Est-ce déjà la victoire totale ? Non, la sortie de l’énergie carbonée, ça reste du travail artisanal [9]. RWE fait creuser un fossé autour de la forêt pour empêcher que des gens continuent à y pénétrer et pour continuer à y faire ce qu’il veut. Pendant un temps on a parlé d’une clôture d’un mètre de haut autour de la forêt, il n’en est plus question, peut-être est-ce trop cher. Il n’est pas interdit d’aller dans la forêt, mais il sera interdit d’y construire des cabanes. RWE a intégré la forêt au domaine de l’entreprise. Ainsi l’entreprise a la possibilité de faire arrêter les « occupeurs d’arbres » pour violation de domicile et de les étouffer sous des amendes importantes.
En réalité, il est trop tard pour mettre cette stratégie en place, elle n’a de sens que si RWE voulait utiliser le clôturage pour retirer à la forêt le symbole le plus précieux de ce qu’il y a là à préserver : les chauve-souris dites « Murin de Bechstein ». Une fois déjà RWE a tenté de les chasser du bois en faisant recouvrir de feuilles de plastique les cavités des vieux arbres dans lesquelles elle niche. A l’époque les écologiste de terrain avaient dénoncé et fait cesser ces agissements. S’ils ne peuvent plus venir surveiller, RWE fera ce qu’il veut. Cela peut sembler bien cynique.
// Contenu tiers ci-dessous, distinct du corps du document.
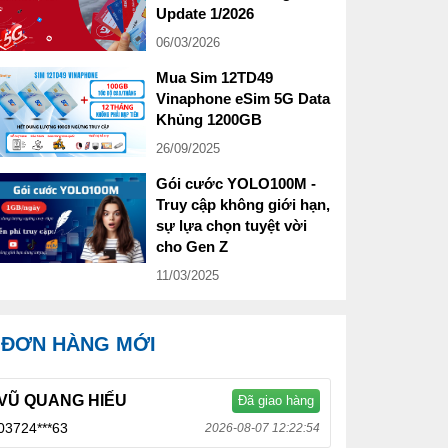
Update 1/2026
06/03/2026
Mua Sim 12TD49
Vinaphone eSim 5G Data
Khủng 1200GB
26/09/2025
Gói cước YOLO100M -
Truy cập không giới hạn,
sự lựa chọn tuyệt vời
cho Gen Z
11/03/2025
ĐƠN HÀNG MỚI
VŨ QUANG HIẾU
Đã giao hàng
03724***63
2026-08-07 12:22:54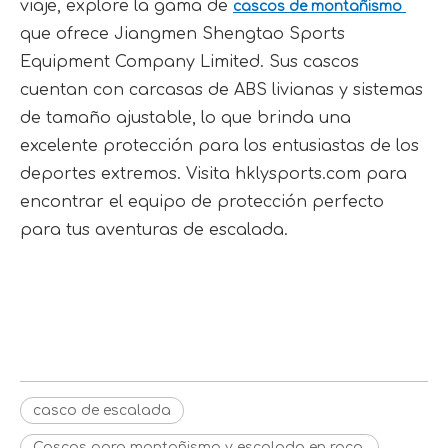
viaje, explore la gama de 
cascos de montañismo 
que ofrece Jiangmen Shengtao Sports 
Equipment Company Limited. Sus cascos 
cuentan con carcasas de ABS livianas y sistemas 
de tamaño ajustable, lo que brinda una 
excelente protección para los entusiastas de los 
deportes extremos. Visita hklysports.com para 
encontrar el equipo de protección perfecto 
para tus aventuras de escalada.
casco de escalada
Cascos para montañismo y 
escalada en roca.
cascos de escalada en roca
casco de escalada
Cascos para montañismo y escalada en roca.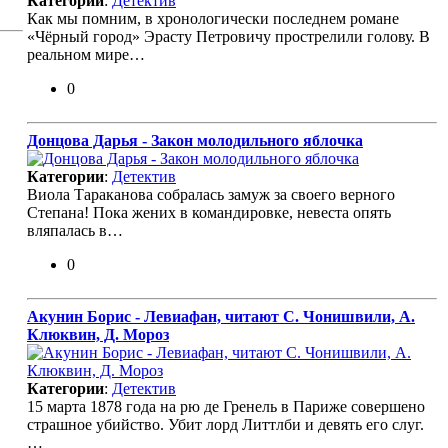
Категории
:
Детектив
Как мы помним, в хронологически последнем романе
«Чёрный город» Эрасту Петровичу прострелили голову. В
реальном мире…
0
Донцова Дарья - Закон молодильного яблочка
Категории
:
Детектив
Виола Тараканова собралась замуж за своего верного
Степана! Пока жених в командировке, невеста опять
вляпалась в…
0
Акунин Борис - Левиафан, читают С. Чонишвили, А.
Клюквин, Д. Мороз
Категории
:
Детектив
15 марта 1878 года на рю де Гренель в Париже совершено
страшное убийство. Убит лорд Литтлби и девять его слуг.
…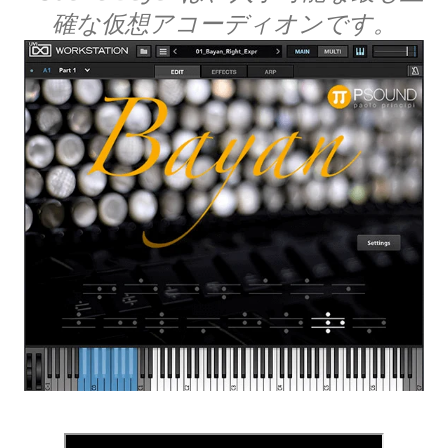
確な仮想アコーディオンです。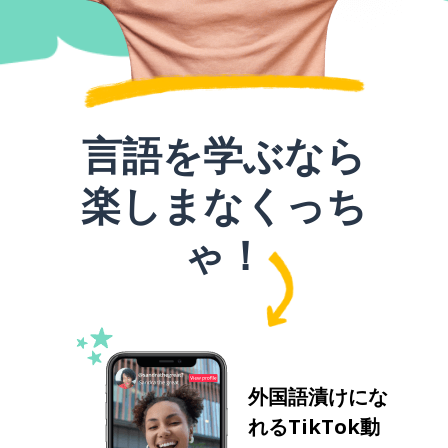
言語を学ぶなら
楽しまなくっち
ゃ！
外国語漬けにな
れるTikTok動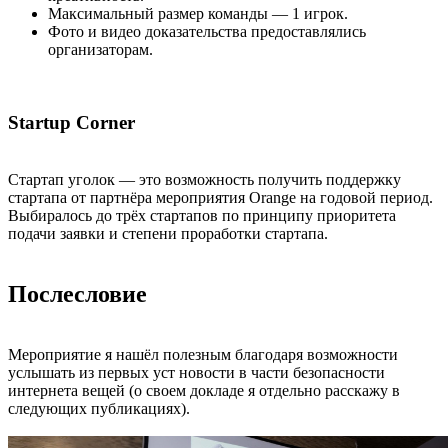
Максимальный размер команды — 1 игрок.
Фото и видео доказательства предоставлялись
организаторам.
Startup Corner
Стартап уголок — это возможность получить поддержку
стартапа от партнёра мероприятия Orange на годовой период.
Выбиралось до трёх стартапов по принципу приоритета
подачи заявки и степени проработки стартапа.
Послесловие
Мероприятие я нашёл полезным благодаря возможности
услышать из первых уст новости в части безопасности
интернета вещей (о своем докладе я отдельно расскажу в
следующих публикациях).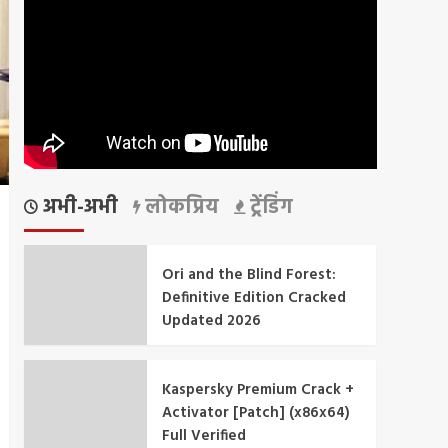
अभी-अभी
लोकप्रिय
ट्रेंडिंग
Ori and the Blind Forest:
Definitive Edition Cracked
Updated 2026
Kaspersky Premium Crack +
Activator [Patch] (x86x64)
Full Verified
Comment peut-on leur prêter de telles idées ? Les capitalistes allemands ont pourtant prouvé à plusieurs reprises déjà dans l’histoire qu’ils ne deviennent pas plus sages quand ils ont le dos au mur, et qu’ils choisissent la tactique de destruction.
En tout cas grâce à notre mobilisation de masse, et du fait que RWE s’accroche de façon si évidente à une technologie dépassée, le producteur d’énergie est contraint à la défensive, et avec lui le syndicat BCE. Ce week-end RWE a reçu la note : le cours de ses actions a baissé de près de 10% vendredi, accompagnée d’une nouvelle vague de résiliation chez ses clients. Une année après l’autre, RWE fait 100 à 200 millions d’euros de bénéfices en moins. Parallèlement les sondages montrent que le SPD et la CDU continuent leur descente aux enfers tandis que les Grünen grimpent. Cela ne restera pas sans conséquences sur les décisions de la « Commission charbon ».
C’est pour cela que « Ende Gelände » a raison d’appeler à continuer à aller dans la forêt, à occuper des arbres ainsi qu’à reboucher continuellement le fossé. Au moins jusqu’à ce que la justice ait tranché sur la question principale, celle de savoir si la forêt doit être déclarée à la Commission européenne comme relevant de la directive sur la conservation des habitats naturels, des espèces de la faune et de la flore sauvages, les militant-e-s environnementalistes doivent contrôler ce que fait RWE dans la forêt.
Et après ce week-end, une deuxième chose devient évidente : le mouvement pour le climat doit gagner les villes. Il doit faire alliance avec les petits agriculteurs et les promoteurs de moyens de transport alternatifs, et, pour s’opposer à la folie dominante, élaborer des contre-projets beaucoup plus concrets que ce ne fut le cas jusqu’alors, susceptibles de devenir des axes de bataille sur le plan politique. C’est de Munich qu’est venue ce même week-end une première impulsion : près de 20 000 personnes y ont manifesté sur le thème « Mia ham’s satt ! » [[« On en a marre ! » en dialecte bavarois.] contre la bétonisation, les fermes industrielles et l’asphyxie des transports. Des militant-e-s de « Ende Gelände » et de nombreux autres y ont exprimé leur solidarité avec le combat pour la forêt de Hambach.